Copy each line containing the word "routine" from the records that follow, please.

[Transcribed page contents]
+ + + + + + +

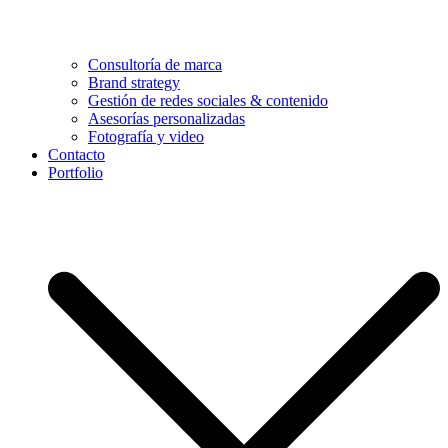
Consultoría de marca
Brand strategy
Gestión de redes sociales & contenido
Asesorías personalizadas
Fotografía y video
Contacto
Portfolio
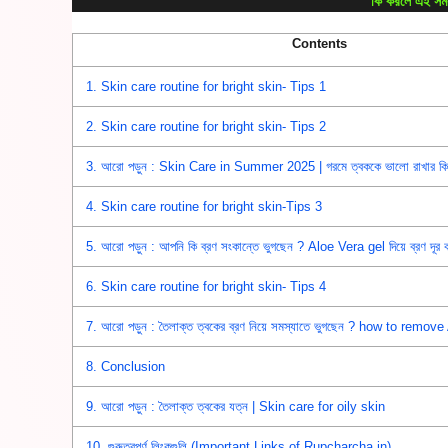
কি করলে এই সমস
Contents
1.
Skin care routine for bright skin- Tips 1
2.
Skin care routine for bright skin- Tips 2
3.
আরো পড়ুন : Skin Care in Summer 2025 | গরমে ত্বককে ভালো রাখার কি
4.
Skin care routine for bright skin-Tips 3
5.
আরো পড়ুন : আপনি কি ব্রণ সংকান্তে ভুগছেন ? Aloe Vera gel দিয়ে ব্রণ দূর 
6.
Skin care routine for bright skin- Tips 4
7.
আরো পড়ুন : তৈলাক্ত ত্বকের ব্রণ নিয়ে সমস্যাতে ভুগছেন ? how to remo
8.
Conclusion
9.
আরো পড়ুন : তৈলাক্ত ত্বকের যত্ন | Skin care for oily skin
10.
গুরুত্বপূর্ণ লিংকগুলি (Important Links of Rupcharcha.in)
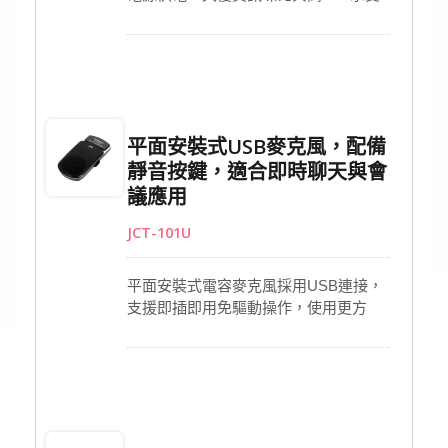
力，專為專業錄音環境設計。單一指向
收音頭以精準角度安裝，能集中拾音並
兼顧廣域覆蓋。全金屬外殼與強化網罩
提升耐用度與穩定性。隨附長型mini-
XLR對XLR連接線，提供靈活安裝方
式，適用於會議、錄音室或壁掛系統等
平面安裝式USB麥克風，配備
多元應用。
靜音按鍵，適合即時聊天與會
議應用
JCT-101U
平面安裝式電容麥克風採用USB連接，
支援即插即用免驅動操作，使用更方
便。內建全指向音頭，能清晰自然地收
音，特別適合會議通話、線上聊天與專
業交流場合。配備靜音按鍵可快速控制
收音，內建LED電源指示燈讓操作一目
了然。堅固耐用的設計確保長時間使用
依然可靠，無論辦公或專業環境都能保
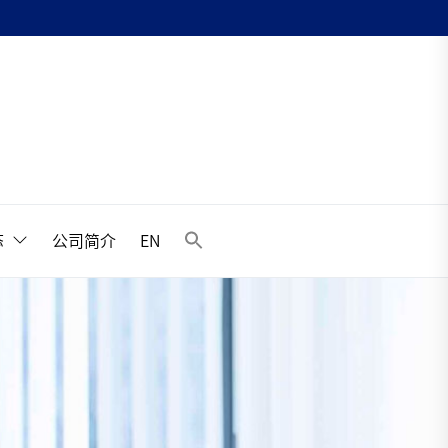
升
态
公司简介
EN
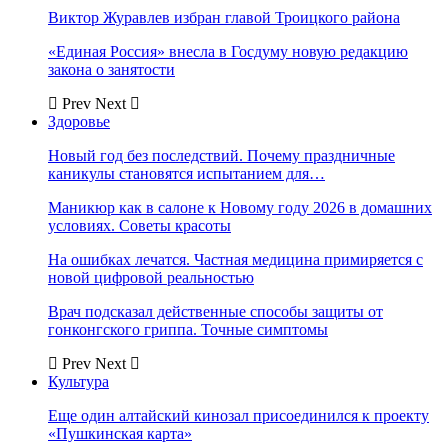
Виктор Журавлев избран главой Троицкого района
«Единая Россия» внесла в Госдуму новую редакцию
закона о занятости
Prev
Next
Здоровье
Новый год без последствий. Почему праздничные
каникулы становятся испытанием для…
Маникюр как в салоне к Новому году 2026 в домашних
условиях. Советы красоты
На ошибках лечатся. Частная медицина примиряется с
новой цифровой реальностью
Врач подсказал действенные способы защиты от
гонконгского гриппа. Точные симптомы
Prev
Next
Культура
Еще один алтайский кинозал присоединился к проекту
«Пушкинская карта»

+ + + + + + +

Answer for the task ▸
Skin care routine for bright skin- Tips 1
Skin care routine for bright skin- Tips 2
Skin care routine for bright skin-Tips 3
Skin care routine for bright skin- Tips 4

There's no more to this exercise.